Abdul Alshawaf peine à atteindre les 18 degrés dans son logement... Alors même que les températures extérieures sont plutôt clémentes : "On a acheté des chauffages électriques en plus pour chauffer les chambres, parce que les enfants ont très froid."
Le bailleur social, 3F Normanvie, précise qu'un caisson de VMC a été réparé le 17 janvier 2024. Le second, en attente de pièce, devrait être changé la semaine prochaine. 3F ajoute également prendre en charge l'embellissement et le nettoyage des appartements, mais affirme qu'aucune plainte concernant le chauffage n'a été remontée.
Trois questions à Karim Belhaj, directeur général de l'ADIL 76
Quid de la hausse des signalements de logements insalubres ? Comment expliquer ce phénomène ? Directeur général de l'ADIL 76 (Association départementale d'information sur le logement, une structure qui accompagne et informe les locataires sur leurs droits), Karim Belhaj était l'invité d'ICI 19/20 ce jeudi 8 février.
France 3 Normandie : Les signalements dénonçant l'insalubrité des logements sociaux ont augmenté...
Karim Belhaj : On ne parle pas forcément d'insalubrité, mais plutôt de la notion de non-décence. On a une augmentation des signalements constatée dans le parc privé comme dans le parc social.
Si je compare l'année 2022 à l'année 2023, on a eu une hausse de 30 à 35% des signalements, et des consultations de plus en plus importantes.

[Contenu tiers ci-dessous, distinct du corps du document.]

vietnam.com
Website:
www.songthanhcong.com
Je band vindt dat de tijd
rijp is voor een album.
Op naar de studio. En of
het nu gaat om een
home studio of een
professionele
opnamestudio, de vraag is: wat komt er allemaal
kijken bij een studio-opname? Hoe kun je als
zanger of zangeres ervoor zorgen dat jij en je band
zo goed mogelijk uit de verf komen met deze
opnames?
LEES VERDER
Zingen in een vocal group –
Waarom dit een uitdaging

On l'explique parce qu’à l'ADIL, on a pris cette thématique à bras-le-corps et essayé de déployer des permanences sur tout le territoire seinomarin. Il y a une forte démarche pour rencontrer les locataires, et on essaie de communiquer sur leurs droits et leurs devoirs, puisque souvent, les locataires ignorent ce qu'ils sont en droit de réclamer à leur propriétaire.
La tension locative qui touche le parc social peut-elle également expliquer cette hausse des signalements ?

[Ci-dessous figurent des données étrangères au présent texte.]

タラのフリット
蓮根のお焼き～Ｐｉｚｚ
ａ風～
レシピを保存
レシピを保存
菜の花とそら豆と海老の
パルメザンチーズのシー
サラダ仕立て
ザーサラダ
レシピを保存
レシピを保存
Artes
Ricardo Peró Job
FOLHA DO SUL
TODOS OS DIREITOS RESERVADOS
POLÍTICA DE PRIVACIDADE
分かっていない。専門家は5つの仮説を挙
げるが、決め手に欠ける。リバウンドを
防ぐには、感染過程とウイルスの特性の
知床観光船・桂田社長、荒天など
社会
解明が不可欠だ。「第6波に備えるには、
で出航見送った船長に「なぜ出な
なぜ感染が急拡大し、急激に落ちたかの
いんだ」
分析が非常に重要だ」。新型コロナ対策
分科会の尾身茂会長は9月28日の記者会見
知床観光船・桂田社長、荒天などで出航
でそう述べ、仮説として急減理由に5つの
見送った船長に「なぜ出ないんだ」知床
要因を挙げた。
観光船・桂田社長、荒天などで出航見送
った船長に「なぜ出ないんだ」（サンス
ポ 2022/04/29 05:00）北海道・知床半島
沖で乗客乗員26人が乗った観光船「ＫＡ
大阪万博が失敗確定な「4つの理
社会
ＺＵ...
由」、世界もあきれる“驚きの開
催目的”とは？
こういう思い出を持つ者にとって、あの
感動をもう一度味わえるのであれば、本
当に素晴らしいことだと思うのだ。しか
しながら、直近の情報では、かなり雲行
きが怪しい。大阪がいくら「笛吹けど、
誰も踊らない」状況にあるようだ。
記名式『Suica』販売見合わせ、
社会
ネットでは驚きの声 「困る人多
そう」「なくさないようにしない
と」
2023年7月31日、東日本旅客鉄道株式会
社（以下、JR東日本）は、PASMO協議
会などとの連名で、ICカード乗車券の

C'est une partie de l'explication : depuis quelques années, la production de logements sociaux a beaucoup baissé. Aujourd'hui, on est sur un nombre de mises en production sur l'année 2023 qui est beaucoup moins important. Depuis 2016, on n'a jamais produit aussi peu de logements dans le parc social.
Il y a plusieurs raisons à cela : la hausse du taux du livret A qui participe à leur construction, les coûts de construction pour les bailleurs sociaux qui ont augmenté, et l'objectif "zéro artificialisation nette des sols" de la loi climat et résilience du 22 août 2021, qui impose aux bailleurs sociaux de construire moins.
Et les demandes de logements sociaux sont beaucoup plus importantes en raison de la paupérisation de la population. Tout cela fait que le territoire devient de plus en plus tendu en Seine-Maritime, là où ce n'était pas le cas il y a quelques années.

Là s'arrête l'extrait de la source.